1. Raíces profundas y raíces cósmicas: El olivo milenario, con sus raíces que se hunden siglos en la tierra, puede verse como un símbolo del eje del mundo, que conecta el cielo y el inframundo. En astrología, se asocia a menudo el eje vertical del zodíaco (Ascendente-Descendente) o el eje de los planetas con esa conexión entre lo terreno y lo celestial.
2. Ciclos eternos y astrología: El olivo es un símbolo de longevidad y renovación, con sus hojas que siempre vuelven a crecer. En astrología, los planetas y las constelaciones se mueven en ciclos eternos, que marcan el tiempo y los cambios. El olivo es la tierra que encarna esos ciclos en vida concreta.
3. Sabiduría y los signos fijos: Los olivos milenarios son testigos de la historia, guardianes de la sabiduría ancestral. En astrología, los signos fijos (Tauro, Leo, Escorpio, Acuario) representan estabilidad, resistencia y poder perdurable, cualidades que tiene el olivo antiguo.

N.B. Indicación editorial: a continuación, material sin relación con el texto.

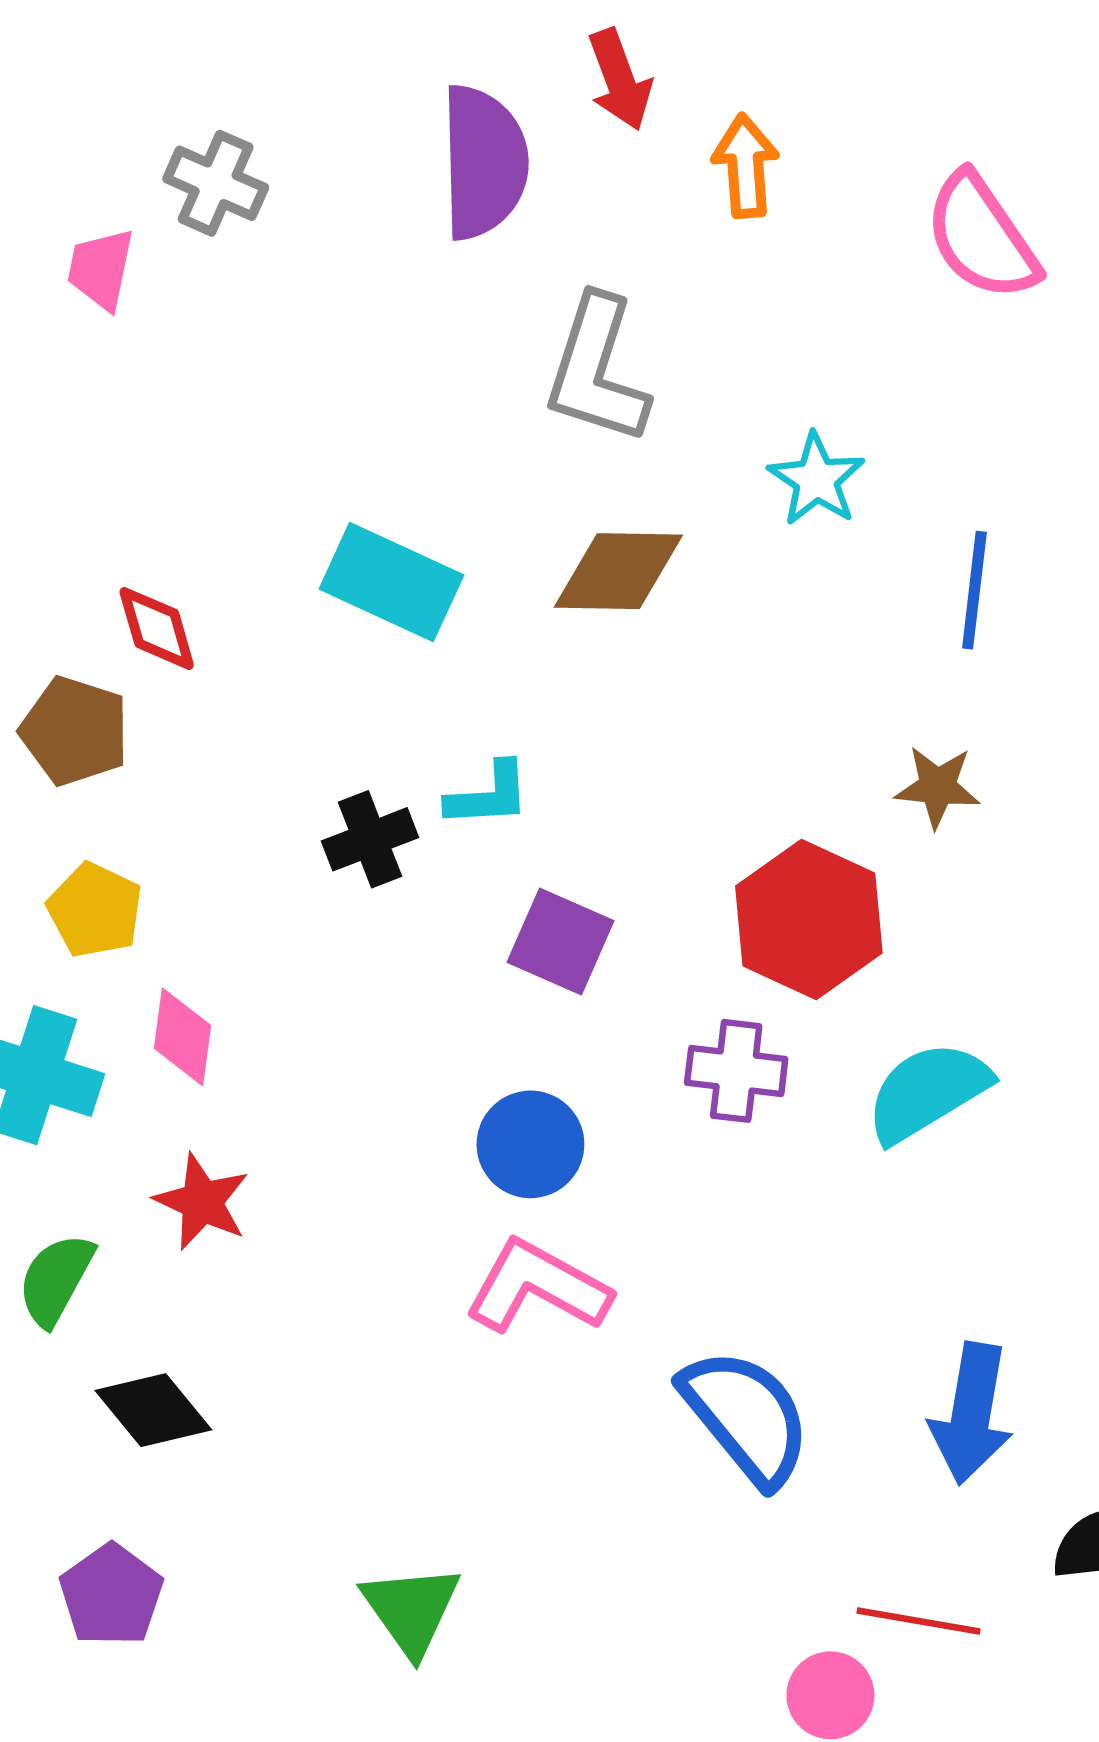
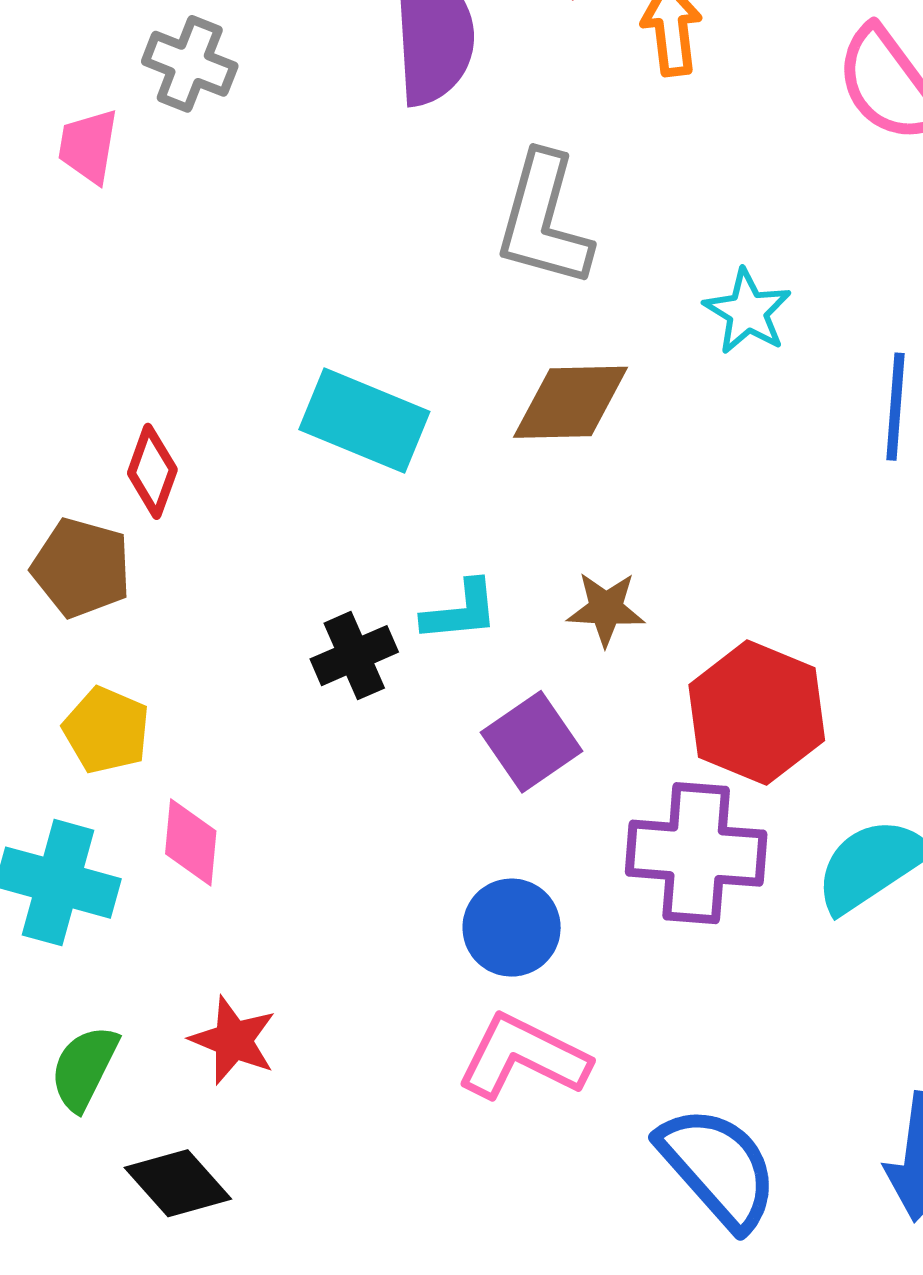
red diamond: (157, 628) -> (152, 471), turned 38
brown star: (937, 787) -> (606, 609), moved
purple square: (561, 941) -> (531, 742), turned 34
purple cross: (736, 1071) -> (696, 853), size x1.5
red star: (202, 1202) -> (233, 1040), moved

4. El olivo y la Luna: La luna, símbolo de ciclos, de feminidad y de emociones cambiantes, puede reflejar el crecimiento y el reposo del olivo. Las fases lunares marcan la agricultura tradicional y el ritmo de los cultivos, incluido el olivo.
5. Constelaciones y mitos: En la mitología griega, el olivo es un regalo de Atenea, diosa de la sabiduría y la estrategia —también asociada con la constelación de la Osa Mayor y las estrellas que guían. La astrología clásica toma mucho de esos mitos para interpretar el cielo y la tierra.